杜牧 江南の春 阿房宮賦 

 

 友人が若い頃に万里の長城を訪れた際に、秦の始皇帝が建てた阿房宮にまで足を運びたかったそうだが、叶わなかった。そこで今、「杜牧の阿房宮賦を読んでいる」とメールが来た。えっ! 杜牧だって、阿房宮賦は知らないなあ~。

 

   そこで図書館に寄って、漢詩大系第14巻「杜牧」を借り出してきた。掲載されていない。どうやら、阿房宮賦は非定型の韻文であり、漢詩という範疇から外れて、掲載されていないようだ。ネットで調べたら、とても有名な文章であった。
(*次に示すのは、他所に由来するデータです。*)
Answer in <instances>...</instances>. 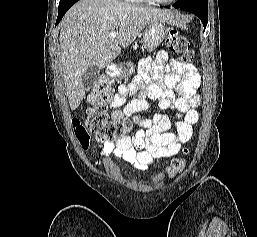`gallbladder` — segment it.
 Wrapping results in <instances>:
<instances>
[{
	"instance_id": "obj_1",
	"label": "gallbladder",
	"mask_w": 257,
	"mask_h": 237,
	"mask_svg": "<svg viewBox=\"0 0 257 237\" xmlns=\"http://www.w3.org/2000/svg\"><path fill=\"white\" fill-rule=\"evenodd\" d=\"M100 76V69L95 66H89L82 76V84L86 91H89L98 81Z\"/></svg>"
}]
</instances>
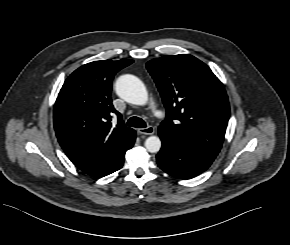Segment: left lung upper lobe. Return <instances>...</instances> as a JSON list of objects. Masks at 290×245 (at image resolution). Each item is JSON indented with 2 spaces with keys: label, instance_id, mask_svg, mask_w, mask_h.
I'll list each match as a JSON object with an SVG mask.
<instances>
[{
  "label": "left lung upper lobe",
  "instance_id": "1",
  "mask_svg": "<svg viewBox=\"0 0 290 245\" xmlns=\"http://www.w3.org/2000/svg\"><path fill=\"white\" fill-rule=\"evenodd\" d=\"M147 69L167 112L158 130L178 142L217 155L230 114L220 80L206 64L188 54L150 60Z\"/></svg>",
  "mask_w": 290,
  "mask_h": 245
}]
</instances>
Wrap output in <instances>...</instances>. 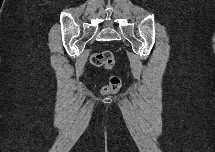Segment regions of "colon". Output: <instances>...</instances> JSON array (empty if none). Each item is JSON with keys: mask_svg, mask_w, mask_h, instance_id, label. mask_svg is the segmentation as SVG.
<instances>
[{"mask_svg": "<svg viewBox=\"0 0 215 152\" xmlns=\"http://www.w3.org/2000/svg\"><path fill=\"white\" fill-rule=\"evenodd\" d=\"M90 61L97 67L112 69L115 65L114 54L111 51L95 52L91 55ZM122 86L121 78L117 75H112L109 82L101 89V93L105 96L117 93Z\"/></svg>", "mask_w": 215, "mask_h": 152, "instance_id": "colon-1", "label": "colon"}]
</instances>
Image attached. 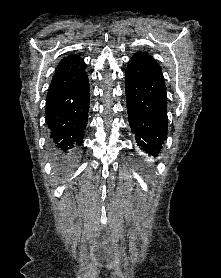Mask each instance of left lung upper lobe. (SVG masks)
I'll use <instances>...</instances> for the list:
<instances>
[{"label":"left lung upper lobe","instance_id":"1","mask_svg":"<svg viewBox=\"0 0 221 278\" xmlns=\"http://www.w3.org/2000/svg\"><path fill=\"white\" fill-rule=\"evenodd\" d=\"M143 58H152L151 55H149L147 52H137L133 55V57L131 58V60H140Z\"/></svg>","mask_w":221,"mask_h":278}]
</instances>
   阿房宮は秦の始皇帝が首都咸陽の隣に建てた美女三千人と歌われる後宮であり、後に楚の猛将項羽によって火を放たれ、咸陽と共に3か月に渡り燃えて灰になったという。

 

 杜牧(803~853年)は晩唐の詩人で、その歴史的光景を「阿房宮賦」として残した。杜牧先生といえば、最も有名な漢詩が「江南の春」であろう。

 

 亡母は夫に早く先立たれ、しばらく習字にいそしんでいた。そこで、少々の漢詩好きな私は「江南の春」を所望した。掛け軸として新居客間に飾ろうという訳である。ある日、母は私の意を先回りして、掛け軸にして持参してくれた。

 母は「一字『郭』の字がどうしても気に入らないけど、もうこれ以上は無理です」と語った。数十枚したため、腕が震えるほどに筆を握ったという。床の間にいつもこの掛け軸が飾ってある。母、万感の一枚である。

 

千里鶯啼いて 緑紅に映ず

水村 山郭 酒旗の風

南朝 四百八十寺

多少の楼台 煙雨の中

 

 さて、この掛け軸を引き継いでくれる家人はいるだろうか。絵のように美しい漢詩の意味を理解してくれる次の家人はいるだろうか。

 高校時代だろうか。「江南の春」に接したときにハッとした。杜牧先生は25歳で科挙の試験に合格し、翌年「弘文館校書郎」となった。以後立身出世も遂げ、50歳で世を去った。

 我が国に「吉川弘文館」という名門出版社がある。「そうかあ~」であり、改めて母とありし日々を共にする。友人に感謝である。